Pac-12 Tournament 2014: Players to Watch in Conference Championship Battle

Shehan PeirisCorrespondent IIIMarch 15, 2014

Arizona's Nick Johnson (13) reacts with Aaron Gordon after hitting a 3-point basket against Colorado during the first half of an NCAA college basketball game in the semifinals of the Pac-12 Conference on Friday, March 14, 2014, in Las Vegas. (AP Photo/Julie Jacobson)
Julie Jacobson/Associated Press

The 2014 Pac-12 tournament unfolded as everybody wanted it to, with an epic title clash between two conference powerhouses with a well-established rivalry. The championship game promises to be a thoroughly competitive and entertaining one, with key players stepping up under the bright lights in Las Vegas.

Arizona has arguably been the best team in the country, losing only three games all year by a combined 12 points, and it has likely locked up a No. 1 seed in the NCAA tournament. The Bruins, on the other hand, are fighting for tournament seeding in an attempt to position themselves for a deep run into the madness.

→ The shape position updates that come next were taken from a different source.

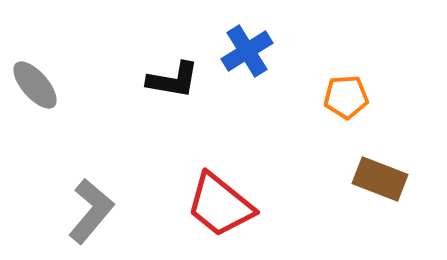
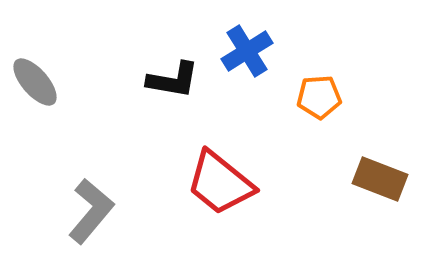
gray ellipse: moved 3 px up
orange pentagon: moved 27 px left
red trapezoid: moved 22 px up
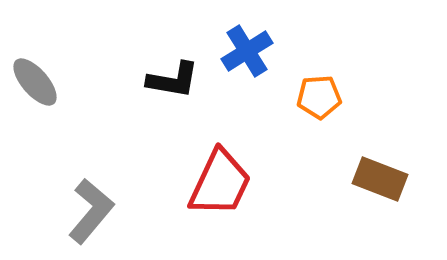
red trapezoid: rotated 104 degrees counterclockwise
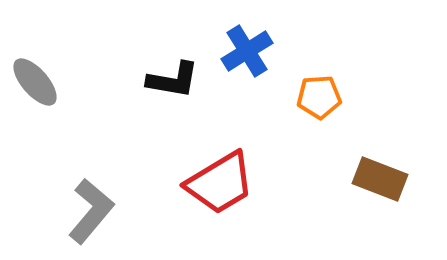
red trapezoid: rotated 34 degrees clockwise
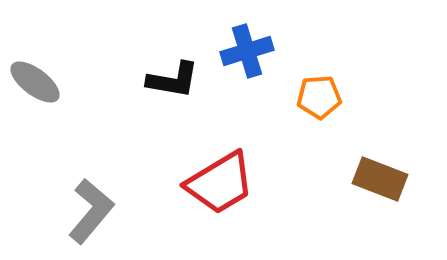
blue cross: rotated 15 degrees clockwise
gray ellipse: rotated 12 degrees counterclockwise
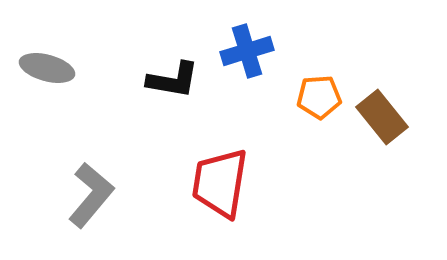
gray ellipse: moved 12 px right, 14 px up; rotated 22 degrees counterclockwise
brown rectangle: moved 2 px right, 62 px up; rotated 30 degrees clockwise
red trapezoid: rotated 130 degrees clockwise
gray L-shape: moved 16 px up
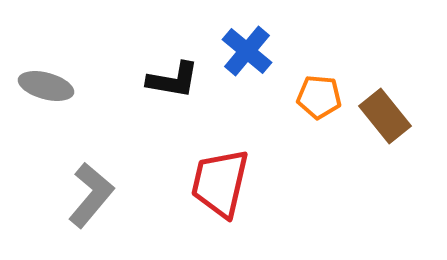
blue cross: rotated 33 degrees counterclockwise
gray ellipse: moved 1 px left, 18 px down
orange pentagon: rotated 9 degrees clockwise
brown rectangle: moved 3 px right, 1 px up
red trapezoid: rotated 4 degrees clockwise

In such a heated and important game, these are the players that will decide the outcome—and therefore the ones you should be watching.


Kyle Anderson, G, UCLA

Stephen Brashear/Associated Press

Per-Game Averages: 14.8 points, 8.7 rebounds, 6.6 assists, 1.8 steals

One reason you should take the time to watch sophomore guard Kyle Anderson is because he’s one of the most unique players in the country. With a lanky 6'9" frame and subpar athleticism, he’s not your prototypical point guard.

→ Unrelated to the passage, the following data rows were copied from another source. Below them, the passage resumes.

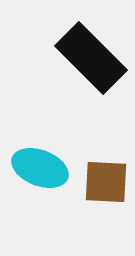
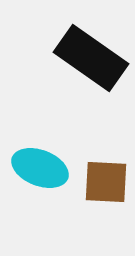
black rectangle: rotated 10 degrees counterclockwise
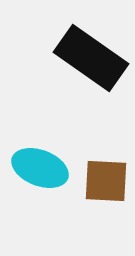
brown square: moved 1 px up
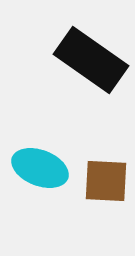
black rectangle: moved 2 px down
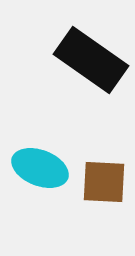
brown square: moved 2 px left, 1 px down
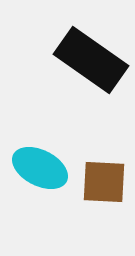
cyan ellipse: rotated 6 degrees clockwise
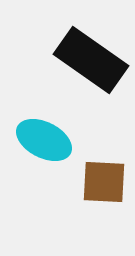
cyan ellipse: moved 4 px right, 28 px up
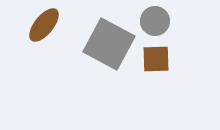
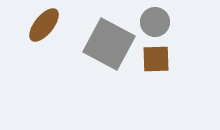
gray circle: moved 1 px down
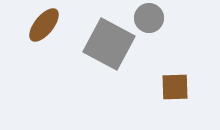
gray circle: moved 6 px left, 4 px up
brown square: moved 19 px right, 28 px down
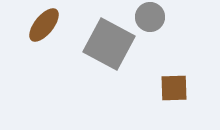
gray circle: moved 1 px right, 1 px up
brown square: moved 1 px left, 1 px down
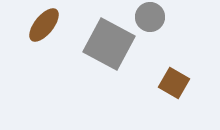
brown square: moved 5 px up; rotated 32 degrees clockwise
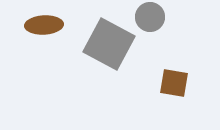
brown ellipse: rotated 48 degrees clockwise
brown square: rotated 20 degrees counterclockwise
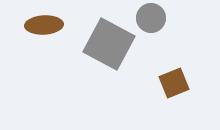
gray circle: moved 1 px right, 1 px down
brown square: rotated 32 degrees counterclockwise
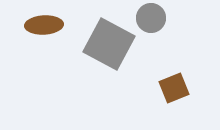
brown square: moved 5 px down
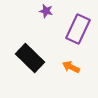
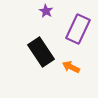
purple star: rotated 16 degrees clockwise
black rectangle: moved 11 px right, 6 px up; rotated 12 degrees clockwise
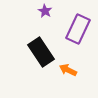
purple star: moved 1 px left
orange arrow: moved 3 px left, 3 px down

Chris Foster of the Los Angeles Times presents a common evaluation of Anderson from NBA circles:

Asked whether Anderson would be a first-round pick, an NBA scout said, "He's not on my list. It will depend on who's in love with him." 

The scout, speaking anonymously because his team doesn't allow him to comment about college players, predicts Anderson will have trouble in two areas: shooting and defense.

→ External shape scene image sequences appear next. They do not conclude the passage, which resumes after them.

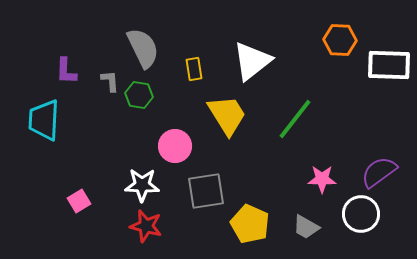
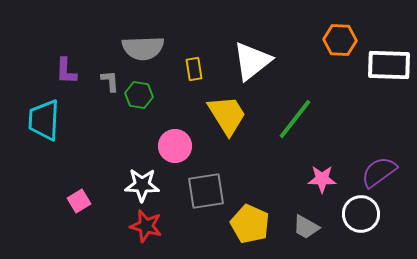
gray semicircle: rotated 114 degrees clockwise
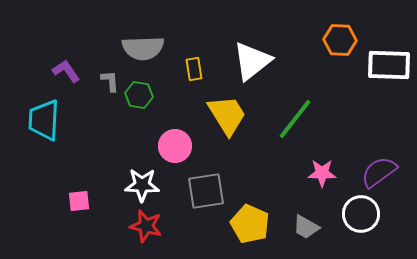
purple L-shape: rotated 144 degrees clockwise
pink star: moved 6 px up
pink square: rotated 25 degrees clockwise
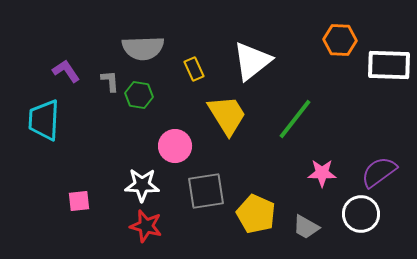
yellow rectangle: rotated 15 degrees counterclockwise
yellow pentagon: moved 6 px right, 10 px up
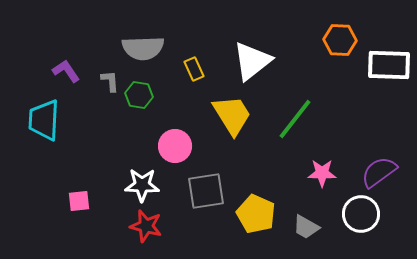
yellow trapezoid: moved 5 px right
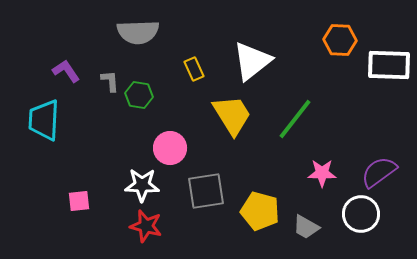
gray semicircle: moved 5 px left, 16 px up
pink circle: moved 5 px left, 2 px down
yellow pentagon: moved 4 px right, 3 px up; rotated 9 degrees counterclockwise
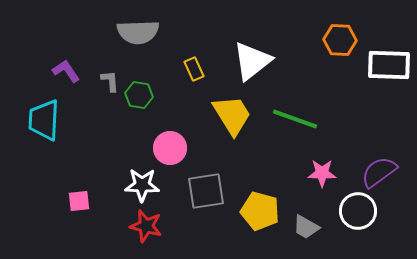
green line: rotated 72 degrees clockwise
white circle: moved 3 px left, 3 px up
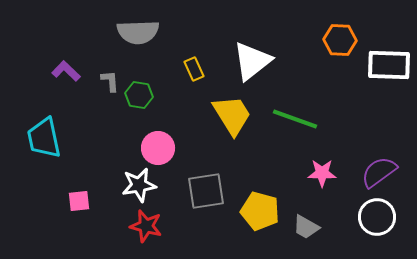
purple L-shape: rotated 12 degrees counterclockwise
cyan trapezoid: moved 18 px down; rotated 15 degrees counterclockwise
pink circle: moved 12 px left
white star: moved 3 px left; rotated 12 degrees counterclockwise
white circle: moved 19 px right, 6 px down
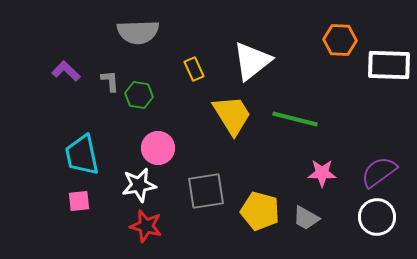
green line: rotated 6 degrees counterclockwise
cyan trapezoid: moved 38 px right, 17 px down
gray trapezoid: moved 9 px up
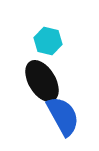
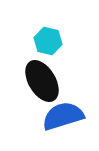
blue semicircle: rotated 78 degrees counterclockwise
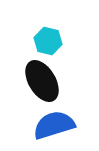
blue semicircle: moved 9 px left, 9 px down
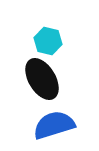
black ellipse: moved 2 px up
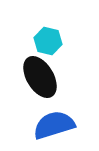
black ellipse: moved 2 px left, 2 px up
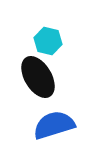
black ellipse: moved 2 px left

Anderson is shooting 49% this season, using his lanky body and long arms to go over defenders. He won't be able to do that in the NBA, the scout predicts, because the players are "bigger and more athletic." 

As for Anderson's defense, the scout said, "The only position he can play is [power forward]. He would be a perfect player in the 1970s. He plays at the speed from that era."

Despite that, Anderson’s high basketball IQ has made him a finalist for the Bob Cousy Award—and UCLA’s best hope of upsetting the Wildcats.

Arizona boasts the best defense in college basketball, according to Ken Pomeroy’s advanced rankings, and a lot of that is due to the lockdown perimeter skills of Wildcats point guard T.J. McConnell.

Anderson's size means that McConnell will be put in the unusual role of off-ball defense, and his unique skill set makes him a tough cover for anybody.

The gangly point guard will be a key piece in head coach Steve Alford’s chess match against Arizona, and he could be the difference in the game.


Nick Johnson, G, Arizona

Per-Game Averages: 16.1 points, 3.9 rebounds, 2.8 assists, 1.1 steals

Arizona is such an intriguing team because it's so deep and it doesn't really boast one “star.” But if you had to pick one, you’d probably go with Nick Johnson, the Pac-12 Player of the Year.

An uber-athletic guard who leads the Wildcats in scoring, Johnson also plays phenomenal defense and has a knack for coming up big in crucial situations.

The reason that he is important in this game is because of his scoring. Pac-12 Network analyst Kevin O’Neill summed up the what the contest will come down to, per Bruce Pascoe of the Arizona Daily Star:

UCLA has enough ability and enough talent, they have the same level talent and offensively they’re really, really good. My question is can they stop Arizona at all. Sean (Miller) won’t let it be a track meet. He’ll slow it down with their defense, and offensively UCLA had better be able to get some stops or they can’t win the game.

We know the Wildcats are going to buckle down and make life for the Bruins offense miserable, but the game will be decided by whether or not the Arizona offense can put points on the board—or, more realistically, whether UCLA can stop it.

Johnson is the floor general for the Wildcats offense, and he’ll be responsible for orchestrating the offense and carrying the team when the inevitable scoring slumps occur.

In a game featuring so many skilled and electrifying players (like Aaron Gordon and Zach LaVine), Anderson and Johnson are going to be the most important players on the floor. For that reason, your eyes should be on them during the tantalizing matchup.